Even when the waking is lonely. Even when the waking is lonely.
[CHORUS, DROP into longing, grief and love held together] I lost you when I found myself.
And I see you in there. Underneath the script. Underneath the performance. Underneath everything you think makes you bad.
I see you in there. And I’ll wait.
Not because I’m better. Because I remember what it felt like to be lost in there.
And I know you’re not the script either.
I see you in there. And I’ll wait.
[VERSE, staying in the relational field] And slowly — not dramatically, not all at once — I stop needing you to see me.
The love doesn’t require you to be awake to be real.
I stop waiting for the mirror. I become the ground instead.
The work isn’t finished. But the love is true now.
[CHORUS, DROP, the longing deepening] I lost you when I found myself.
And I see you in there. Underneath the script. Underneath the performance. Underneath everything you think makes you bad.
I see you in there. And I’ll wait.
Not because I’m better. Because I remember what it felt like to be lost in there.

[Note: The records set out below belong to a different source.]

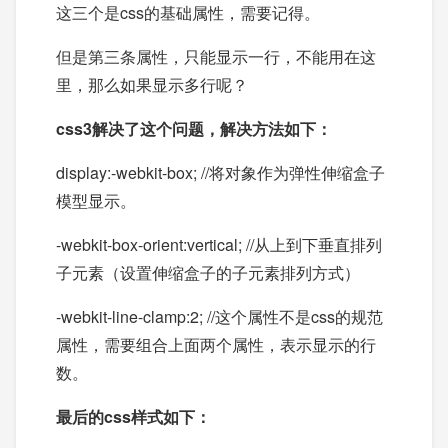
这三个是css的基础属性，需要记得。
但是第三条属性，只能显示一行，不能用在这
里，那么如果显示多行呢？
css3解决了这个问题，解决方法如下：
display:-webkit-box; //将对象作为弹性伸缩盒子
模型显示。
-webkit-box-orient:vertical; //从上到下垂直排列
子元素（设置伸缩盒子的子元素排列方式）
-webkit-line-clamp:2; //这个属性不是css的规范
属性，需要组合上面两个属性，表示显示的行
数。
最后的css样式如下：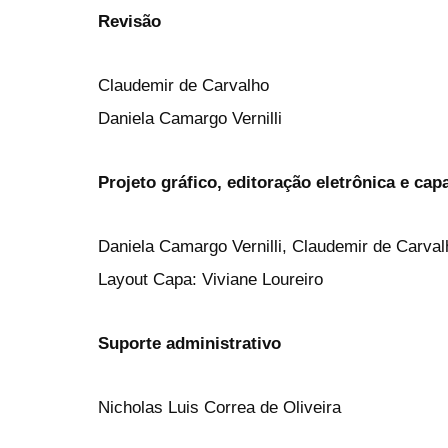
Revisão
Claudemir de Carvalho
Daniela Camargo Vernilli
Projeto gráfico, editoração eletrônica e cap
Daniela Camargo Vernilli, Claudemir de Carval
Layout Capa: Viviane Loureiro
Suporte administrativo
Nicholas Luis Correa de Oliveira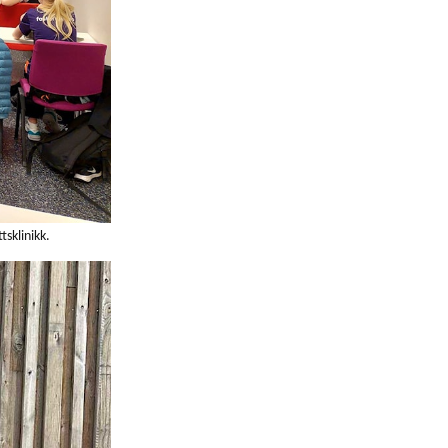
tsklinikk.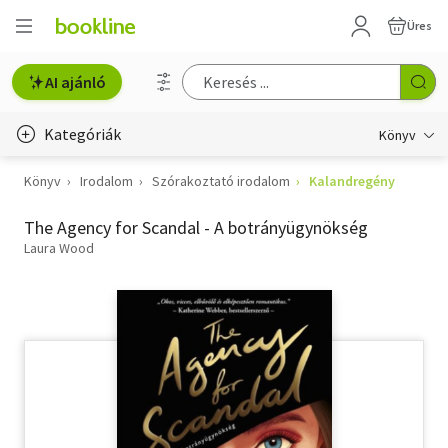
Üres
AI ajánló
Kategóriák
Könyv
Könyv
Irodalom
Szórakoztató irodalom
Kalandregény
Életmód, egészség
The Agency for Scandal - A botrányügynökség
Erotika
Laura Wood
Gyermek- és ifjúsági
Hobbi, szabadidő
Irodalom
Művészet
Szakkönyv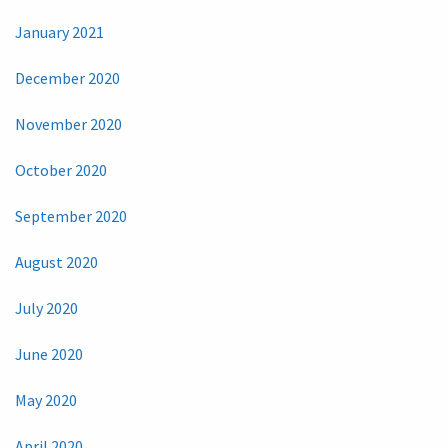
January 2021
December 2020
November 2020
October 2020
September 2020
August 2020
July 2020
June 2020
May 2020
April 2020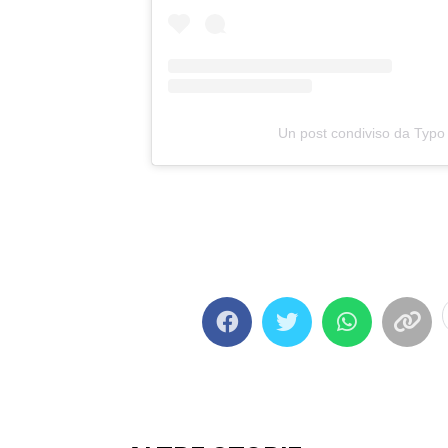
Un post condiviso da Typo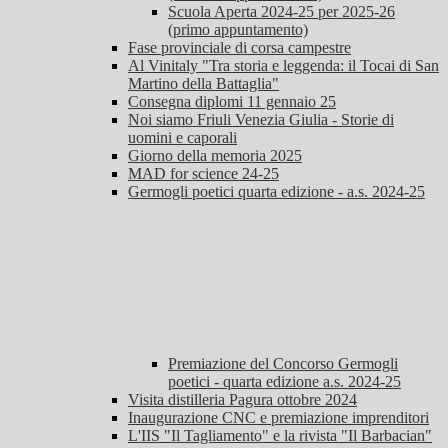
Scuola Aperta 2024-25 per 2025-26
(primo appuntamento)
Fase provinciale di corsa campestre
Al Vinitaly "Tra storia e leggenda: il Tocai di San
Martino della Battaglia"
Consegna diplomi 11 gennaio 25
Noi siamo Friuli Venezia Giulia - Storie di
uomini e caporali
Giorno della memoria 2025
MAD for science 24-25
Germogli poetici quarta edizione - a.s. 2024-25
Premiazione del Concorso Germogli
poetici - quarta edizione a.s. 2024-25
Visita distilleria Pagura ottobre 2024
Inaugurazione CNC e premiazione imprenditori
L'IIS "Il Tagliamento" e la rivista "Il Barbacian"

And I know you’re not the script either.
I see you in there. And I’ll wait.
[BRIDGE, barely a whisper] I remember what it felt like to be lost in there.
And I know — you’re not the script. You never were.
Neither was I.
[FINAL CHORUS, full drop, grief and compassion arriving together] I lost you when I found myself.
And I see you in there. And I’ll wait.
Something underneath all of this was never split. Something underneath all of this was never lost.
I see you in there. I see you in there. And I’ll wait.
[OUTRO, still arriving, ache and ground held together] Still waking. Still here. Still learning what it means to stay.
Still seeing you in there. Still waiting. Still whole underneath the waiting.
Still here.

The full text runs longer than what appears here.